- Google surreptitiously updated its policy when it comes to AI model training, now giving itself the authority to use public data.
- The training would apply to platforms like Bard, Google Translate, and Cloud AI.
- Now anything users post publicly online could be used by Google to train AI.
In the big tech equivalent of Obama giving himself a medal meme, Google has updated its policy when it comes to training AI models with public data. To that end, in a change that took effect as of 1st July 2023, now Google has given itself the authority to train AI models with public data.
Publicly available online data can now be used by Google in order to not only build features for existing tools and platforms like Bard, Translate, and Cloud AI, but also develop entirely new offerings altogether.

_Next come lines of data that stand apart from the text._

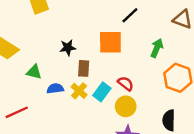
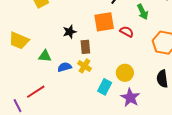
green arrow: (157, 48) -> (143, 12), moved, turned 140
red semicircle: (126, 83) -> (127, 32), moved
cyan rectangle: (102, 92) -> (105, 87), moved

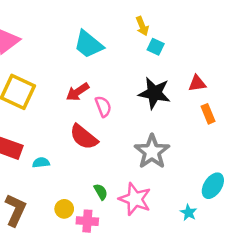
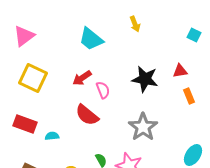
cyan square: (156, 47) -> (194, 35), moved

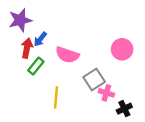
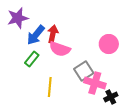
blue arrow: (40, 39) -> (36, 35), size x1.5
red arrow: (27, 48) -> (53, 34), moved
pink cross: (106, 93) -> (95, 83), size x1.5

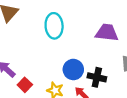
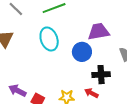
blue circle: (73, 70) -> (82, 52), moved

“We may collect information that’s publicly available online or from other public sources to help train Google’s
languageAI models and build products and features like Google Translate, Bard, and Cloud AI capabilities. Or, if your business’s information appears on a website, we may index and display it on Google services,” one of the key paragraphs in its updated policy explained.
“Many websites and apps partner with Google to improve their content and services… These services may share information about your activity with Google and, depending on your account settings and the products in use (for instance, when a partner uses Google Analytics in conjunction with our advertising services), this data may be associated with your personal information,” added a section regarding user activity on other sites and apps.
As such, Google appears ready to pull information, data, and content from a myriad sources in order to improve its existing AI offerings, along with create new ones.
While we must commend the company for being transparent about the change, the fact that it was not officially communicated in a press release or blog post does strike us as odd. Added to this is the fact that Google was espoused the need to enforce user privacy in recent years, but it remains to be seen how this policy change impacts that.
For now though, as has often been the case for any company that wants to train AI models, all bets are seemingly off when it comes to publicly available data.
As Engadget points out, what this means for platforms like Twitter and Reddit that have taken measures to restrict others from scraping or accessing data for free, is also unclear at this stage.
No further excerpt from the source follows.